Pracownicy mogą sporo stracić, jeżeli nie zabezpieczą odpowiednio swoich interesów
W momencie, kiedy praca etatowa (a więc 8 godzin w biurze) nie jest już tak oczywista, jak jeszcze 10 lat temu, pojawia się spory problem prawny. Pracownicy obecnie często mają większą elastyczność – mogą pracować zdalnie, hybrydowo, lub też dopasowywać godziny pracy do swoich potrzeb. Ma to swoje dobre strony, jednak w przypadku, gdy pracownik wnosi powództwo o ustalenie stosunku pracy, to prawdziwy dowodowy kataklizm. Jak bowiem podkreśla Sąd Najwyższy:
Każdy stosunek prawny wymaga indywidualnej oceny i takiej oceny dokonały Sądy meriti. Również praca w zespole i korzystanie ze sprzętu należącego do odwołującej się spółki nie są argumentami wykluczającymi w sposób oczywisty możliwość ustalenia (faktycznego) i oceny (materialnoprawnej), że odwołująca się spółka zawarła z ubezpieczonym umowę o dzieło, a nie umowę o pracę.
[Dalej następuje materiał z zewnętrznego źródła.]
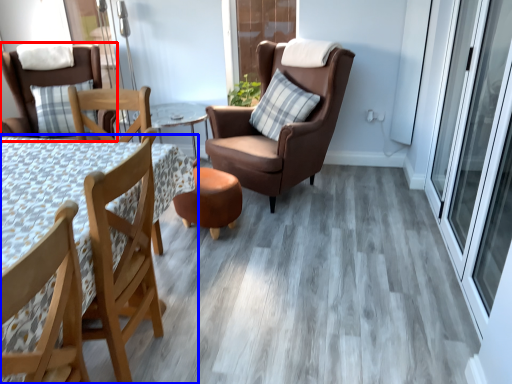 Question: Which point is closer to the camera, chair (highlighted by a red box) or table (highlighted by a blue box)?

Choices:
 (A) chair
 (B) table

Answer: (B) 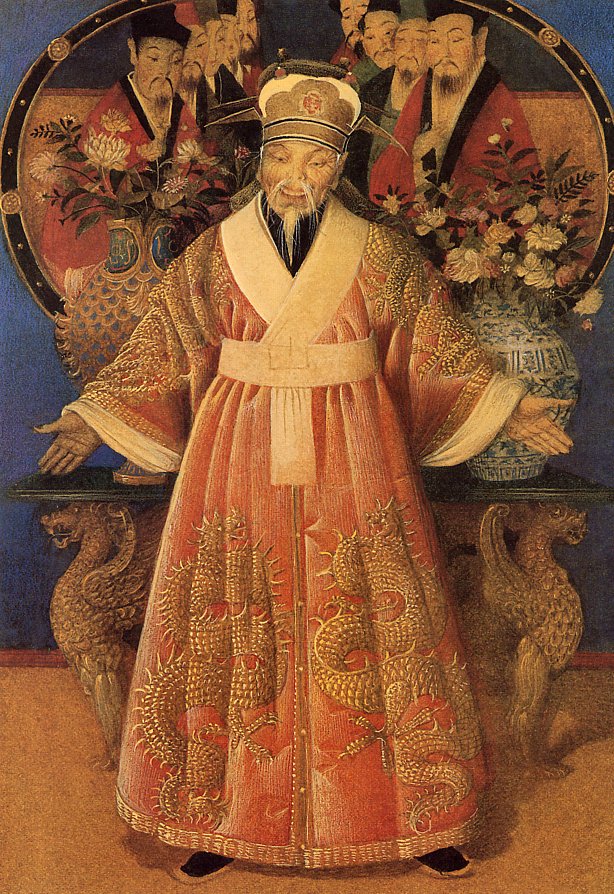 Locate an element on the screen. This screenshot has height=894, width=614. art piece is located at coordinates (258, 702). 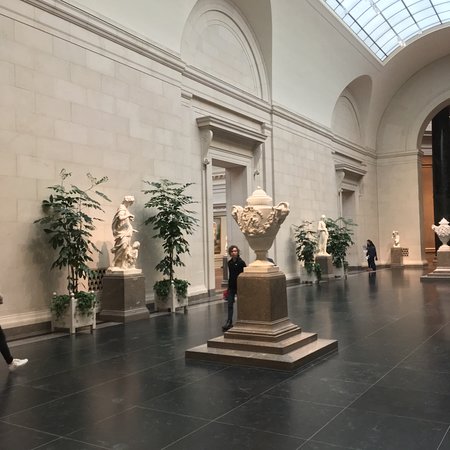 Identify the location of doorway. This screenshot has width=450, height=450. [221, 169], [346, 199]. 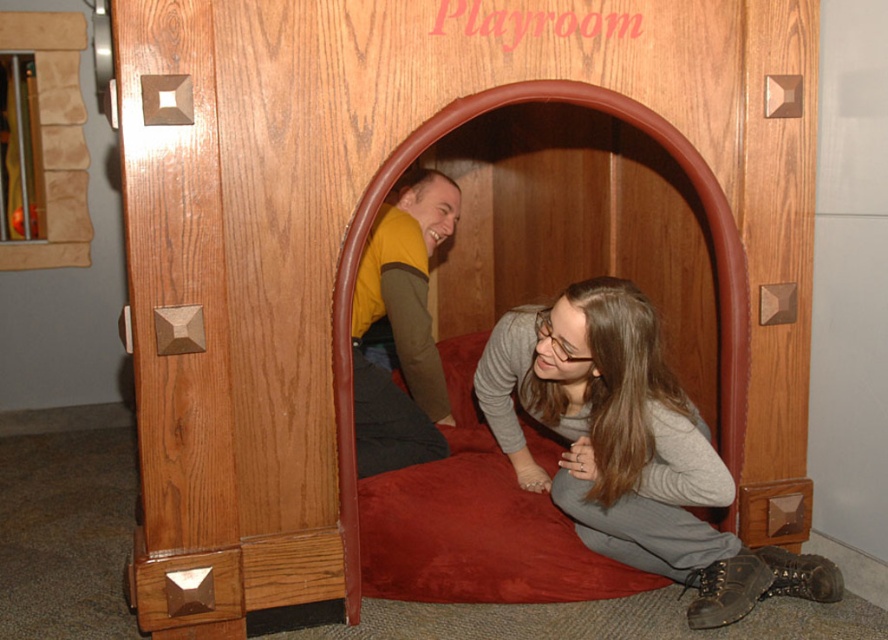 Describe the element at coordinates (629, 449) in the screenshot. I see `gray fabric pants at lower right` at that location.

Is the position of gray fabric pants at lower right less distant than that of yellow-green shirt at center?

Yes.

Is point (611, 328) positioned after point (422, 232)?

No.

Identify the location of gray fabric pants at lower right. The image size is (888, 640). (629, 449). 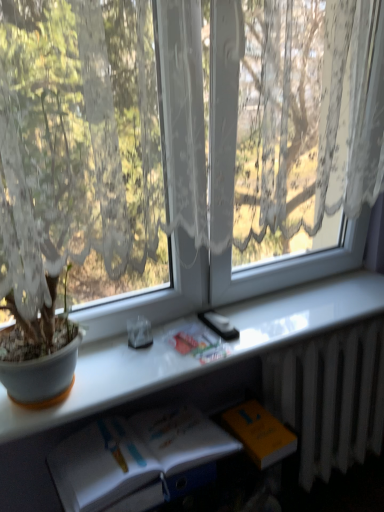 Question: Is transparent lace curtain at upper center not inside white metallic radiator at lower right?

Choices:
 (A) yes
 (B) no

Answer: (A)

Question: Is transparent lace curtain at upper center turned away from white metallic radiator at lower right?

Choices:
 (A) no
 (B) yes

Answer: (A)

Question: Does transparent lace curtain at upper center lie in front of white metallic radiator at lower right?

Choices:
 (A) no
 (B) yes

Answer: (B)

Question: Considering the relative sizes of transparent lace curtain at upper center and white metallic radiator at lower right in the image provided, is transparent lace curtain at upper center thinner than white metallic radiator at lower right?

Choices:
 (A) yes
 (B) no

Answer: (B)

Question: From the image's perspective, is transparent lace curtain at upper center on white metallic radiator at lower right?

Choices:
 (A) yes
 (B) no

Answer: (A)

Question: Looking at their shapes, would you say orange matte paperback book at lower right is wider or thinner than white paper book at lower center, acting as the 1th book starting from the bottom?

Choices:
 (A) wide
 (B) thin

Answer: (B)

Question: From the image's perspective, is orange matte paperback book at lower right positioned above or below white paper book at lower center, acting as the 1th book starting from the bottom?

Choices:
 (A) below
 (B) above

Answer: (B)

Question: Does point (258, 421) appear closer or farther from the camera than point (168, 493)?

Choices:
 (A) farther
 (B) closer

Answer: (A)

Question: Visually, is orange matte paperback book at lower right positioned to the left or to the right of white paper book at lower center, positioned as the second book in top-to-bottom order?

Choices:
 (A) left
 (B) right

Answer: (B)

Question: Is point pos(137,473) positioned closer to the camera than point pos(311,361)?

Choices:
 (A) farther
 (B) closer

Answer: (B)

Question: Relative to white metallic radiator at lower right, is white paper book at lower center, acting as the 1th book starting from the bottom, in front or behind?

Choices:
 (A) front
 (B) behind

Answer: (A)

Question: From the image's perspective, relative to white metallic radiator at lower right, is white paper book at lower center, acting as the 1th book starting from the bottom, above or below?

Choices:
 (A) below
 (B) above

Answer: (A)

Question: Is white paper book at lower center, positioned as the second book in top-to-bottom order, spatially inside white metallic radiator at lower right, or outside of it?

Choices:
 (A) inside
 (B) outside

Answer: (B)

Question: Is point pyautogui.click(x=8, y=246) positioned closer to the camera than point pyautogui.click(x=301, y=463)?

Choices:
 (A) closer
 (B) farther

Answer: (A)

Question: Visually, is transparent lace curtain at upper center positioned to the left or to the right of white metallic radiator at lower right?

Choices:
 (A) left
 (B) right

Answer: (A) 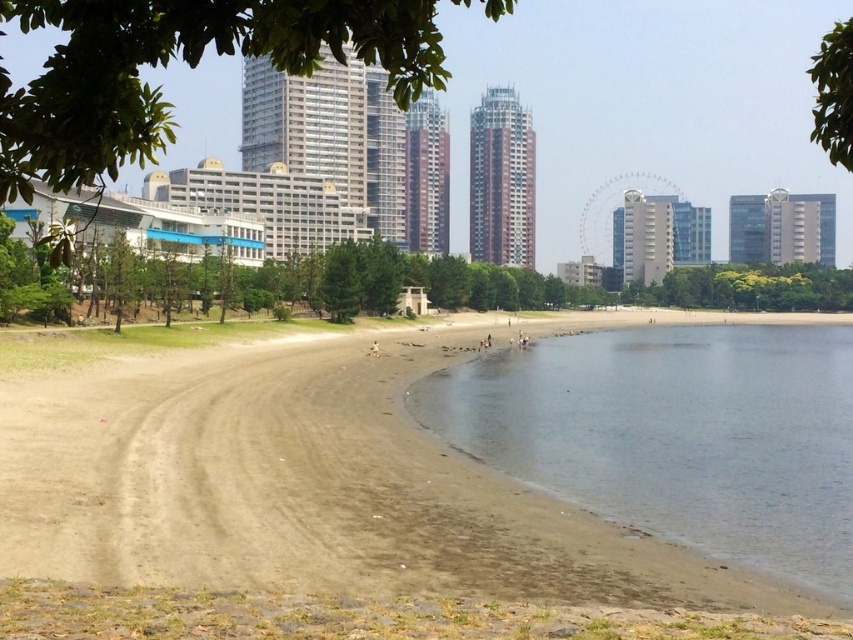 Question: Observing the image, what is the correct spatial positioning of clear water at lower right in reference to green leafy tree at center?

Choices:
 (A) right
 (B) left

Answer: (B)

Question: Based on their relative distances, which object is nearer to the brown sand at lower left?

Choices:
 (A) clear water at lower right
 (B) green leafy tree at center

Answer: (A)

Question: Which object is the closest to the green leafy tree at center?

Choices:
 (A) clear water at lower right
 (B) brown sand at lower left

Answer: (A)

Question: Does clear water at lower right appear under green leafy tree at upper left?

Choices:
 (A) yes
 (B) no

Answer: (A)

Question: Can you confirm if green leafy tree at upper center is thinner than green leafy tree at upper left?

Choices:
 (A) no
 (B) yes

Answer: (B)

Question: Among these objects, which one is nearest to the camera?

Choices:
 (A) brown sand at lower left
 (B) clear water at lower right
 (C) green leafy tree at upper center

Answer: (C) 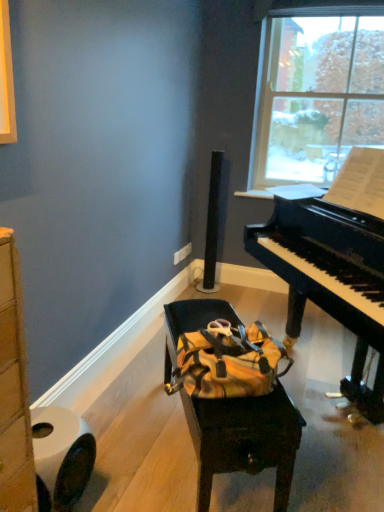 Question: Should I look upward or downward to see transparent glass window at upper right?

Choices:
 (A) down
 (B) up

Answer: (B)

Question: Is yellow fabric bag at center smaller than white matte toilet paper at lower left?

Choices:
 (A) no
 (B) yes

Answer: (A)

Question: From a real-world perspective, is yellow fabric bag at center under white matte toilet paper at lower left?

Choices:
 (A) yes
 (B) no

Answer: (B)

Question: Are yellow fabric bag at center and white matte toilet paper at lower left far apart?

Choices:
 (A) no
 (B) yes

Answer: (A)

Question: Is the depth of yellow fabric bag at center less than that of white matte toilet paper at lower left?

Choices:
 (A) yes
 (B) no

Answer: (B)

Question: Is yellow fabric bag at center wider than white matte toilet paper at lower left?

Choices:
 (A) no
 (B) yes

Answer: (B)

Question: Considering the relative sizes of yellow fabric bag at center and white matte toilet paper at lower left in the image provided, is yellow fabric bag at center taller than white matte toilet paper at lower left?

Choices:
 (A) no
 (B) yes

Answer: (B)

Question: Considering the relative sizes of black polished piano at right and transparent glass window at upper right in the image provided, is black polished piano at right bigger than transparent glass window at upper right?

Choices:
 (A) no
 (B) yes

Answer: (B)

Question: From a real-world perspective, is black polished piano at right positioned over transparent glass window at upper right based on gravity?

Choices:
 (A) no
 (B) yes

Answer: (A)

Question: Would you say black polished piano at right contains transparent glass window at upper right?

Choices:
 (A) yes
 (B) no

Answer: (B)

Question: Is black polished piano at right outside of transparent glass window at upper right?

Choices:
 (A) yes
 (B) no

Answer: (A)

Question: Is black polished piano at right at the right side of transparent glass window at upper right?

Choices:
 (A) no
 (B) yes

Answer: (B)

Question: Is black polished piano at right not close to transparent glass window at upper right?

Choices:
 (A) no
 (B) yes

Answer: (B)

Question: Is white matte toilet paper at lower left taller than yellow fabric bag at center?

Choices:
 (A) no
 (B) yes

Answer: (A)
Co więcej, sąd podkreślił, że nawet jeżeli osoby wykonujące podobne (bądź takie same zadania) były zatrudnione na podstawie umowy o pracę, to w tej sytuacji nic się dla skarżącego nie zmienia. Jeżeli bowiem nie udowodni się, że pracę wykonywało się w odpowiednim reżimie, a więc w miejscu i czasie wskazanym przez pracodawcę, a także pod jego kierownictwem, ustalenie istnienia stosunku pracy drogą sądową może być niemożliwe. A wykazanie tych faktów przy pracy elastycznej, w której pracownik może wiele dostosować do własnych potrzeb, może być naprawdę trudne.